### Data for processing
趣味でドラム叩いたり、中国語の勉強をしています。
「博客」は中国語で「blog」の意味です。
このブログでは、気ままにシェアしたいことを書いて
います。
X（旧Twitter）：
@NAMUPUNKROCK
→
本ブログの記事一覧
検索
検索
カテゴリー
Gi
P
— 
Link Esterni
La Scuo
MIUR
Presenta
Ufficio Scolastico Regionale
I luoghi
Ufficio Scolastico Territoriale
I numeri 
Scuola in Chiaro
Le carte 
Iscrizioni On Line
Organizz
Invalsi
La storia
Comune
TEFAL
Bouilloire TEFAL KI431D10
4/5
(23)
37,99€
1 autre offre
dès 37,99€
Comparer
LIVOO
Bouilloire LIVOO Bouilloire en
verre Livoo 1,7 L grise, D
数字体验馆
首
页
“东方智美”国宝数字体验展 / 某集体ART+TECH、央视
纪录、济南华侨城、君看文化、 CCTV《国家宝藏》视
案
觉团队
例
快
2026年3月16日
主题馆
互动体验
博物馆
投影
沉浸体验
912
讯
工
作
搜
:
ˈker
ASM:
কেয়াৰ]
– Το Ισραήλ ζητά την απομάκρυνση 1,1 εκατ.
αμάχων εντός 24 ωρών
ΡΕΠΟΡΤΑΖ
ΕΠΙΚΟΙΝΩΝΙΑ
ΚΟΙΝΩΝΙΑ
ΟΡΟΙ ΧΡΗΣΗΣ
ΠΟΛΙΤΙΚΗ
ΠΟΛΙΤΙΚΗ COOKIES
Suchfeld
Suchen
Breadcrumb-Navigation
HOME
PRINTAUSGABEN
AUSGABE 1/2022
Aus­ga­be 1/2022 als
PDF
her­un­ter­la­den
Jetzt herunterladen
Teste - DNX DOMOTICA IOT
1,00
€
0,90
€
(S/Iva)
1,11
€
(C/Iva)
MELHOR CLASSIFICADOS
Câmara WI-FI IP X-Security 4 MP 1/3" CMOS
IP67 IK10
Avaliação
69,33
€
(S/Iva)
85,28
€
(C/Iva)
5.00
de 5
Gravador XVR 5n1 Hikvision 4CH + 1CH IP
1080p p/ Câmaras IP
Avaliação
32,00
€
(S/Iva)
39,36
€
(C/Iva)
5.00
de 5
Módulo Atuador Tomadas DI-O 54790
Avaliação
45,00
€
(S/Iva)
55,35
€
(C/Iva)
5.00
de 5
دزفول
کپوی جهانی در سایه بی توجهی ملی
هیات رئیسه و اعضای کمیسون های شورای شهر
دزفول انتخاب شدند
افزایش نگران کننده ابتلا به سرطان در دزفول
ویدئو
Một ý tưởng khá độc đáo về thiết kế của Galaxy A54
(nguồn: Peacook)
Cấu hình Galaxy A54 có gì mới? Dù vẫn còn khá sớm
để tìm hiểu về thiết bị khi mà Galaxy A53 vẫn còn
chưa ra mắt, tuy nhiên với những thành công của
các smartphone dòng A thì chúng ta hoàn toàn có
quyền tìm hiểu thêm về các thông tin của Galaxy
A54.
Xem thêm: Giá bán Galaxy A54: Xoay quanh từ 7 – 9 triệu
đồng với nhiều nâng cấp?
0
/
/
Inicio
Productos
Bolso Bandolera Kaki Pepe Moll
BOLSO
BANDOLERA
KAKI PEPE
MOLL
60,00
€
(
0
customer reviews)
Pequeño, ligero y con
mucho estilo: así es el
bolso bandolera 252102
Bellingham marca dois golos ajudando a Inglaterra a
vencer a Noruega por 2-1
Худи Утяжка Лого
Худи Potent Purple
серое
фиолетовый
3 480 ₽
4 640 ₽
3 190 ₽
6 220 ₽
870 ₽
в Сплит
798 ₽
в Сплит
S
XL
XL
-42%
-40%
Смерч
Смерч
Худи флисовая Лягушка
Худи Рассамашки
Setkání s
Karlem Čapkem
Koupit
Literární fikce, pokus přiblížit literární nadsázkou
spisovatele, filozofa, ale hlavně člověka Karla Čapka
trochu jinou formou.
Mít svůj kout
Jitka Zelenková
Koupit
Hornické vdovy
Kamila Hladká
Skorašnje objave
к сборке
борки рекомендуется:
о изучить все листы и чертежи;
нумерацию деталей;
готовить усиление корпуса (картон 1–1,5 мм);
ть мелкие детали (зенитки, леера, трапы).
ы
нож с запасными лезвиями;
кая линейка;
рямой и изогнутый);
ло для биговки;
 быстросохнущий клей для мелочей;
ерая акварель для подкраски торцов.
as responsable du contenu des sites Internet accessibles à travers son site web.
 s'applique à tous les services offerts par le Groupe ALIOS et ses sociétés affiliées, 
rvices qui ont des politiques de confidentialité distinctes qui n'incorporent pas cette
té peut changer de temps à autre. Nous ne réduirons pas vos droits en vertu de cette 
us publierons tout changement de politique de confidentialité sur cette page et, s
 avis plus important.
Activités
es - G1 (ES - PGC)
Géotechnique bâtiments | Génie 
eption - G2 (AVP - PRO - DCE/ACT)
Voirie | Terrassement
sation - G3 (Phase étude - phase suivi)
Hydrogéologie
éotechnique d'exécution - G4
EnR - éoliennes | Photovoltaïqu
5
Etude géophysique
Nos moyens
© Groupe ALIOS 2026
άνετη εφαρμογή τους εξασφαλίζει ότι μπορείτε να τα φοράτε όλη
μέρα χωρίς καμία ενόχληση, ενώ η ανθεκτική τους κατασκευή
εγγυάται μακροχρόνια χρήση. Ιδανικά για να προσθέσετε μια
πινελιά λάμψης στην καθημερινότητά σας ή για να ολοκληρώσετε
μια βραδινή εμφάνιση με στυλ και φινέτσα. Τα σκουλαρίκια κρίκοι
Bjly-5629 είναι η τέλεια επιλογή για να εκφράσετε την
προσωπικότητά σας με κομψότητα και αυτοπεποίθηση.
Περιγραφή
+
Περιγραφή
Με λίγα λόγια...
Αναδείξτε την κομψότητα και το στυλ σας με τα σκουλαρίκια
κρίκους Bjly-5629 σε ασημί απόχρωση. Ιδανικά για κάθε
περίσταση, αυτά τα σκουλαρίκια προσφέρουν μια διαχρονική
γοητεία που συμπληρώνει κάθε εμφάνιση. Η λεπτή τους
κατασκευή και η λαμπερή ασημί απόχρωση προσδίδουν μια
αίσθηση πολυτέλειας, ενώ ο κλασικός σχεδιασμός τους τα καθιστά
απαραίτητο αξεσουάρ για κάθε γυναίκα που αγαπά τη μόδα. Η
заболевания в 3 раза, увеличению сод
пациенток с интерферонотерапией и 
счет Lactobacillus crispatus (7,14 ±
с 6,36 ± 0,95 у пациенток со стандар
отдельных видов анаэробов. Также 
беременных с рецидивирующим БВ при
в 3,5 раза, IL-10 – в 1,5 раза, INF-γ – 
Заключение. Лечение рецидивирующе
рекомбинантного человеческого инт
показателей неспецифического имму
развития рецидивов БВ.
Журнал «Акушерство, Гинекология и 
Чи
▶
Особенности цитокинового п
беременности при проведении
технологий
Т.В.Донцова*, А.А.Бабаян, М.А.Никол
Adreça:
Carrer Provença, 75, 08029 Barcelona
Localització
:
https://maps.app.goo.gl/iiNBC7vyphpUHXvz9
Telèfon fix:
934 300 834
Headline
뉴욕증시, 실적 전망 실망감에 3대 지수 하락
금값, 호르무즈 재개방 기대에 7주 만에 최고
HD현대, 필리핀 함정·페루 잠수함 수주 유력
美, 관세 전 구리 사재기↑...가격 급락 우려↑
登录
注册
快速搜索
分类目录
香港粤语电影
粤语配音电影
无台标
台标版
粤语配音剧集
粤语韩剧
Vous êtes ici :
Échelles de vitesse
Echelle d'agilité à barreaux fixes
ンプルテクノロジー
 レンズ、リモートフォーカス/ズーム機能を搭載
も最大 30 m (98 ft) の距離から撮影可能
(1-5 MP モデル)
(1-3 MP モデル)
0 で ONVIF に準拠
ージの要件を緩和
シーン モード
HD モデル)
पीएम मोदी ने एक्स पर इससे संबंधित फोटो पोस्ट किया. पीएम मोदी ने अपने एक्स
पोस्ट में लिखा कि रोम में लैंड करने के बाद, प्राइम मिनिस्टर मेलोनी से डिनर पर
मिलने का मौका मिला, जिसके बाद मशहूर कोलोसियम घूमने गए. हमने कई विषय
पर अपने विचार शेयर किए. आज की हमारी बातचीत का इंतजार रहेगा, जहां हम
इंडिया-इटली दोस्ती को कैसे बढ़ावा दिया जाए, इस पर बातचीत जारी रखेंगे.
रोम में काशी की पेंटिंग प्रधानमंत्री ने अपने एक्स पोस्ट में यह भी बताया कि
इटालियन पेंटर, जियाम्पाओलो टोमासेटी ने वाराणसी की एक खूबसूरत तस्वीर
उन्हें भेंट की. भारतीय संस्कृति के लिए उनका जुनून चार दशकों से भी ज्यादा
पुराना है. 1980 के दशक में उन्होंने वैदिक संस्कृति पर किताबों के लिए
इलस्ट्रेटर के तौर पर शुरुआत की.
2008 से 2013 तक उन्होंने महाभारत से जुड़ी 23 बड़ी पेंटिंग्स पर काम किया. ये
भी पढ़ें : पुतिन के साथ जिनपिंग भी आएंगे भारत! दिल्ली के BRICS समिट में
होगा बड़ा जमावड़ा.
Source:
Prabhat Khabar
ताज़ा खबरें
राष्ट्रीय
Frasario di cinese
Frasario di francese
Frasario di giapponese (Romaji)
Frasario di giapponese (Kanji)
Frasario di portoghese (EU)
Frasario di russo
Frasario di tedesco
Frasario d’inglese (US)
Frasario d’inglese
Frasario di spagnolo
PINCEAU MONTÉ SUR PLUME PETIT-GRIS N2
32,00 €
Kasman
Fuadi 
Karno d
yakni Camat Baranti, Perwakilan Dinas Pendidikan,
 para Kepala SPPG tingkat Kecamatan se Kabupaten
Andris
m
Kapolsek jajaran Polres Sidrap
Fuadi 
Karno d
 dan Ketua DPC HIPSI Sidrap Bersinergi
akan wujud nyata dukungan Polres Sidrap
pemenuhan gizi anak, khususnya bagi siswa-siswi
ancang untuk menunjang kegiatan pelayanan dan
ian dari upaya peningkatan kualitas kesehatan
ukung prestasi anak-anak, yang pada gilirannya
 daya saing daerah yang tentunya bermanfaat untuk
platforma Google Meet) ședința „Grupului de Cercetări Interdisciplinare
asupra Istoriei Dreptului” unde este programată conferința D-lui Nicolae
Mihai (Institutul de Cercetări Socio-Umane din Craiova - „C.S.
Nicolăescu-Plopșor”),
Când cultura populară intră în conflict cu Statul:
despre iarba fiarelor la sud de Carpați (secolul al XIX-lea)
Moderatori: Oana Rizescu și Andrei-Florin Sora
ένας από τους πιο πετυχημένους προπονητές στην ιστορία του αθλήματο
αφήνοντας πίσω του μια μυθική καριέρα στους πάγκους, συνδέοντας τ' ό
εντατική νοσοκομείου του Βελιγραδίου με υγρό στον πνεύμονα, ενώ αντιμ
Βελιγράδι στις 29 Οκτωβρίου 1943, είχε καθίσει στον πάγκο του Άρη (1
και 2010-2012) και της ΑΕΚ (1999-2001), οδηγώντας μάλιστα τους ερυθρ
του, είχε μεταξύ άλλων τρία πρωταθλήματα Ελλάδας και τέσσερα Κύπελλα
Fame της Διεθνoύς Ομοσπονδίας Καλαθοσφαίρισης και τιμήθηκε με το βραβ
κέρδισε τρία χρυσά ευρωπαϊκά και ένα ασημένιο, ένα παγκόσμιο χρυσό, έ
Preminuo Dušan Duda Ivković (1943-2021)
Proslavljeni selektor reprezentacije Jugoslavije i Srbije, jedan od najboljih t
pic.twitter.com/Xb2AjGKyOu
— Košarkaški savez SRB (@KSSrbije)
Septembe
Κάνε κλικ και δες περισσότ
######
The task = Look above for the line with "para Kepala SPPG" and the line with "ukung prestasi anak-anak, yang", and reproduce exactly those two lines plus every line between, nothing more.

Exercise answer =
 para Kepala SPPG tingkat Kecamatan se Kabupaten
Andris
m
Kapolsek jajaran Polres Sidrap
Fuadi 
Karno d
 dan Ketua DPC HIPSI Sidrap Bersinergi
akan wujud nyata dukungan Polres Sidrap
pemenuhan gizi anak, khususnya bagi siswa-siswi
ancang untuk menunjang kegiatan pelayanan dan
ian dari upaya peningkatan kualitas kesehatan
ukung prestasi anak-anak, yang pada gilirannya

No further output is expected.